Pada masa Khulafa al Rasyidin juga dibangun beberapa masjid
baru di wilayah-wilayah yang berhasil dikuasai. Di Bayt al Maqdis,
misalnya, khalifah Umar ibn Khattab membangun sebuah masjid yang
berbentuk lingkaran (segi delapan), dindingnya terbuat dari tanah liat,
tanpa atap, tepatnya di atas bukit Muriah. Masjid ini kemudian dikenal
dengan nama masjid Umar. Di Kufah pada tahun 17 H Sa’ad ibn Abi
Waqqash, sebagai panglima perang, membangun sebuah masjid dengan
bahan-bahan bangunan dari Persia lama dari Hirah dan selesai dibangun
pada tahun 18 H. Masjid ini sudah memiliki mihrab dan menara. Di kota
Basrah, pada tahun 14 H juga dibangun sebuah masjid oleh ‘Utbah ibn
Ghazwan. Di Madain, pada tahun 16 H. Sa’ad ibn Abi Waqqash
menjadikan sebuah gedung sebagai masjid. Di Damaskus, pada tahun 14
H. gereja St. John dibagi dua, sebagian (sebelah timur) menjadi milik
muslim dan dibuat sebagai masjid oleh Abu Ubaidah ibn Jarrah. Di Fustat,
Mesir, pada tahun 21 H. Amr ibn ‘Ash, ketika menjadi panglima perang
untuk menaklukan daerah tersebut membangun masjid al ‘Atiq.

1
B. MASJID DAN PENDIDIKAN
Pada masa nabi Muhammad Saw dan khalifah Abu Bakar Shiddiq
masjid masih berfungsi sebagai tempat ibadah dan pendidikan Islam tanpa
ada pemisahan yang jelas antara keduanya hingga masa Amirul
Mukminin, Umar ibn Khattab. Pada masanya, di samping atau di beberapa
sudut masjid dibangun kuttab-kuttab untuk tempat belajar anak-anak.
Kuttab atau maktab “berasal dari kata dasar ‘kataba’ yang artinya menulis
atau tempat menulis, jadi kuttab adalah tempat belajar menulis. Sebelum
datangnya Islam kuttab telah ada di negeri arab meskipun belum banyak
dikenal oleh masyarakat”. Ahmad Syalabi menulis bahwa “kuttab adalah
tempat memberi pelajaran menulis, dimana tempat belajar membaca dan
menulis ini teruntuk bagi anak-anak”.
Sejak masa inilah pengaturan pendidikan anak-anak dimulai.
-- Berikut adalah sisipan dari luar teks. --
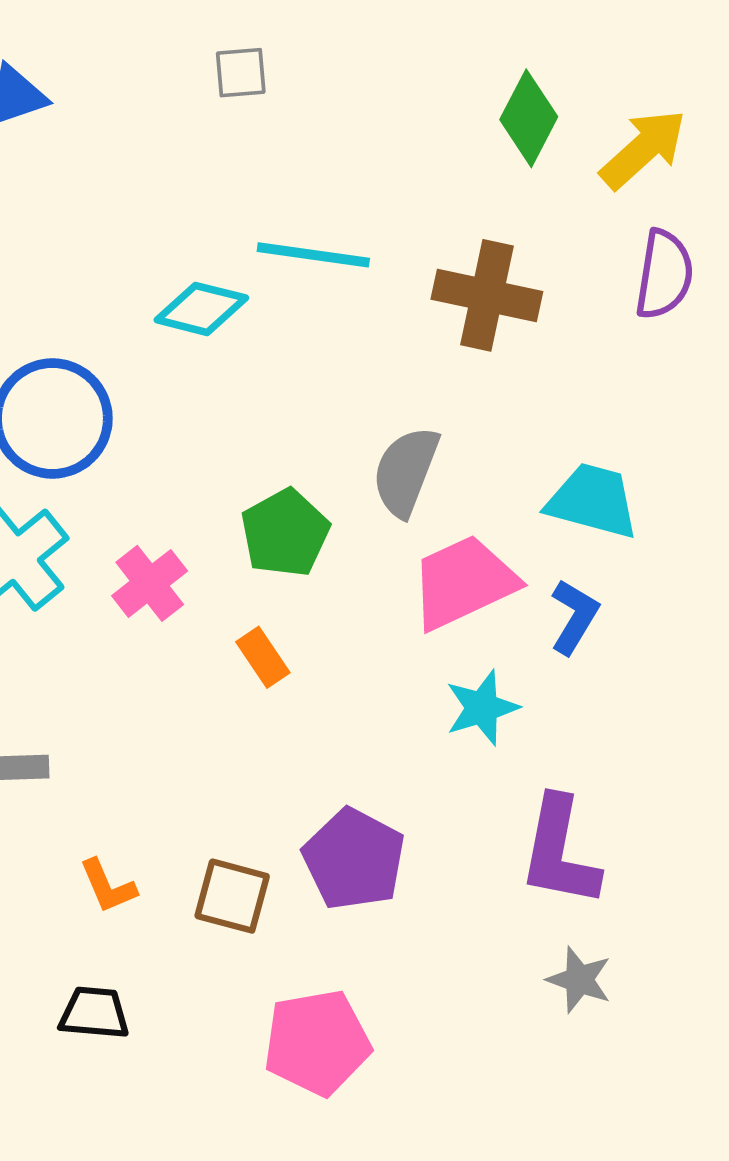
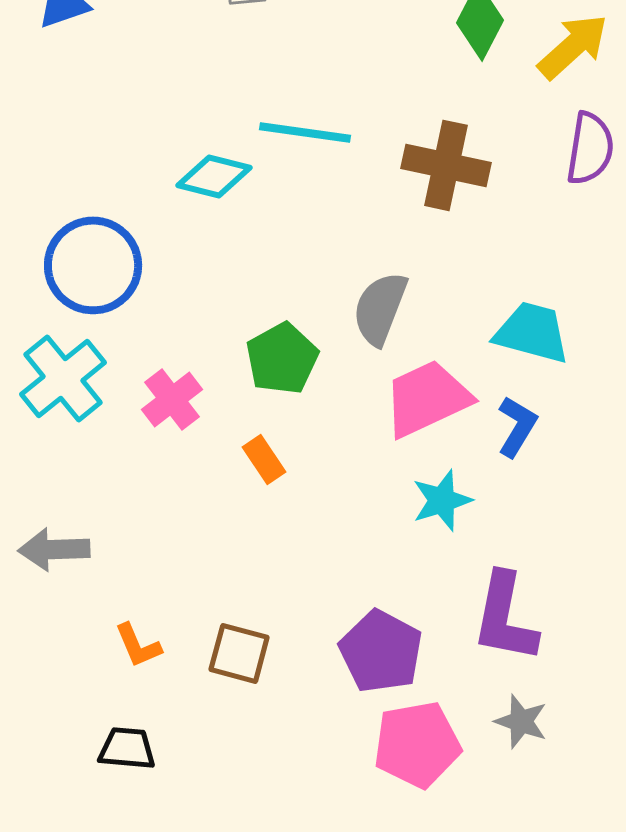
purple pentagon: (354, 859) -> (381, 651), moved
pink pentagon: (317, 1042) -> (417, 744), moved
Hari
Jum’at adalah hari libur mingguan sebagai persiapan melaksanakan shalat
Jum’at. Khalifah Umar ibn Khattab mengusulkan agar para pelajar
diliburkan pada waktu dzuhur hari kamis, agar mereka bersiap-siap
menghadapi hari Jum’at. Usul ini kemudian menjadi tradisi hingga
sekarang.
Sebagai institusi pendidikan Islam periode awal, masjid
menyelenggarakan kajian-kajian baik dalam bentuk diskusi, ceramah dan
model pembelajaran yang memiliki bentuk atau format tersendiri yang
disesuaikan dengan tingkat perkembangan masyarakat muslim pada masa
itu yang pada masa-masa berikutnya terus mengalami inovasi dan
pembaruan. Hasil inovasi dan pembaruan tersebut sebagai konsekwensi
dari tuntutan dan kebutuhan masyarakat muslim terhadap pendidikan Islam
yang terus mengalami perubahan dan peningkatan.
Format dasar pendidikan masjid adalah lingkaran studi, lebih
dikenal dalam Islam sebagai `ilm al-Halaqat ‘atau singkatnya: Halaqa.
Halaqa, dieja Halqa dalam edisi baru Ensiklopedi Islam, yang
didefinisikan sebagai ‘pertemuan orang yang duduk membentuk lingkaran.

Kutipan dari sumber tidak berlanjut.